### TASK TO COMPLETE:
The expected result is a word-for-word copy of the entries, minus any pictures.

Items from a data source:
- - -

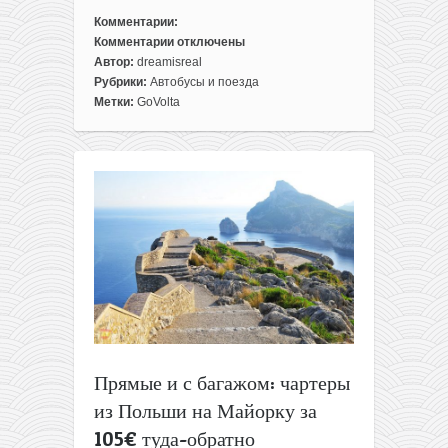
Комментарии:
Комментарии
отключены
к
Автор:
dreamisreal
записи
Рубрики:
Автобусы и поезда
Поезда
Метки:
GoVolta
из
Амстердам
в
Париж
по
19€
в
одну
сторону!
(и
другие
маршруты)
Прямые и с багажом: чартеры
из Польши на Майорку за
105€ туда-обратно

- - -

### TASK ANSWER:
Комментарии:
Комментарии
отключены
к
Автор:
dreamisreal
записи
Рубрики:
Автобусы и поезда
Поезда
Метки:
GoVolta
из
Амстердам
в
Париж
по
19€
в
одну
сторону!
(и
другие
маршруты)
Прямые и с багажом: чартеры
из Польши на Майорку за
105€ туда-обратно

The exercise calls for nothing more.